É COM O CORAÇÃO E A MENTE QUE SE ENXERGA BEM
Não creias apenas nos teus olhos corporais. Enxerga-se muito melhor o que não se vê, porque o que se vê é transitório. Com outros olhos vemos o que é eterno. Entretanto se vemos o que os olhos não alcançam, enxergamos com o coração e a mente (Santo Ambrósio)
1. Vivemos nossa vida cristã. Somos cristãos. Caminhamos à luz da fé. Por detrás de tudo o que tocamos com as mãos, escutamos com os ouvidos, enxergamos com os olhos está a presença do mistério amoroso de Deus a nos olhar, a nos perscrutar e a nos convocar. Sabemos, segundo o Pequeno Príncipe, que as coisas mais importantes são invisíveis aos olhos. Realmente só se vê bem com o coração. Um dia desses olhava eu uma criança. Um menino espoleta, que corria de um lado para o outro dentro do ônibus, que gritava, que sorria, que chegava perto das pessoas e fazia tantas perguntas, estas perguntas que somente as crianças sabem fazer. Como é teu nome? Onde tu moras? Como se chama teu pai? Queres uma bala? Tu tens irmãos? Via aquele menino, aquele lourinho de cabelo em forma de crista... Que será dele? O que esse guri já tem como perguntas dentro do coração? Como será seu amanhã? Será que os pais dele vão cuidar apenas que ele cresça, que passe na faculdade, que tenha uma namorada bonita, que ganhe dinheiro? Tive vontade de olhar para esse menino com os olhos do coração e da mente e pensar que ele foi querido por Deus, foi entregue aos cuidados de seus pais e que poderá enfeitar a face da terra, e um dia, ser santo. Quando vemos o que os olhos não alcançam, enxergamos com o coração e a mente.
2. Tudo ia chegando ao fim. O menino de Maria já não era mais um menino. Caminhou resolutamente na direção do lugar da entrega. Despojado de tudo, sem defensores, sem pompa, sem seguranças, entregue aos caprichos de meia dúzia de seres medíocres, ele, coberto de escarros, poeira, sangue, abandono, nu em todos os sentidos foi se entregando, com soluços baixinhos, ao Pai invisível que tudo vê com o coração. Não tendo mais vontade de discutir, de porfiar foi se entregando nas mãos do Pai que vê tudo. E uma paz profunda tomou conta do corpo e coração desse que era a epifania de Deus, a manifestação de Deus na terra dos homens, que era a aproximação mais íntima do coração de Deus com o coração do homem.
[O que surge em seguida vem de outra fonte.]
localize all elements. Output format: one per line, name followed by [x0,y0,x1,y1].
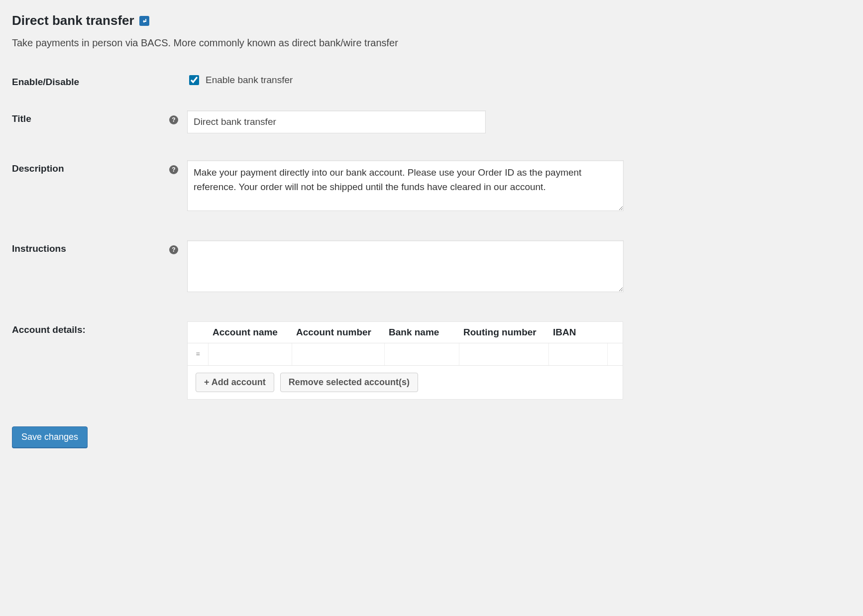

3. Terminado o suplício de amor, inclinando a cabeça, aquele que veio se tornar o sentido de nossa vida e do mundo morre. O soldado abre-lhe o peito. Os olhos carnais conseguem enxergar uma fenda. Da fenda um filete de sangue e um filete de água. Mas os olhos da fé vão mais longe muito mais longe. O discípulo se senta diante do Coração dilacerado do Deus feito carne e deixa-se amar. Não coloca óbice para acolher esse amor que jorra, que goteja do lado aberto do Senhor. E os olhos da mente e do coração enxergam maravilhas: quando ele foi levantado, tudo a ele atraiu; ele é o grão de trigo lançado na terra que precisa morrer para dar fruto; ele não hesitou em tomar a condição de servo. Os que olham com o coração e a mente sentem uma atração por essa fenda no peito do Mestre. Não conseguem mais viver sem ter sempre no coração uma vontade de agradecer esse amor que vai até o fim, esse amor que precisa ser amado.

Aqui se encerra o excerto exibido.